# A tale of two Slingshot frames...Simpleshot vs Pride...



## ERdept (Jun 10, 2010)

I bought these two aluminum frames and tried both, and before I go on must say Luck over Skill went way out of his way to get me this,...

Anyway, it's of the Simpleshot Aluminum...









and the Pride Products..

Immediately I noticed the fit on the Pride was much better, tighter and more hand filling. As you can see, it's dimensional, not flat and fills the web of the hand making more stable and consistent. I did make one mod, which was to drill out and expand the hole to fit the pinky.

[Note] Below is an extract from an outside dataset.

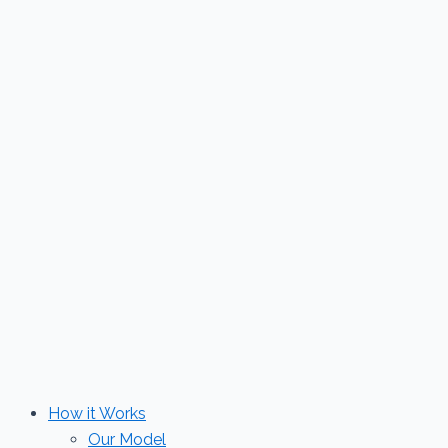
Skip
to
content
How it Works
Our Model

First 20 min of shooting showed more consistency that the simpleshot. If anyone wants to sell me their Pride Products frame, lemme know, ...


----------



## Luck over skill (Jan 19, 2015)

Always nice to have a pride, nice to see those pics side by side, happy shooting


----------



## mattwalt (Jan 5, 2017)

The Targa looks stunning.


----------



## romanljc (May 26, 2014)

If something feels more comfortably in the hand sure it will help you be more consistent.
But every hand is different you will not know until you try would works best for a individual shooter everybody's a little different


----------



## PrideProducts (Jan 4, 2012)

Thank you very much for the review and comparison

Cool little mod on the pinky hole too ☺

Sent from my F8331 using Tapatalk


----------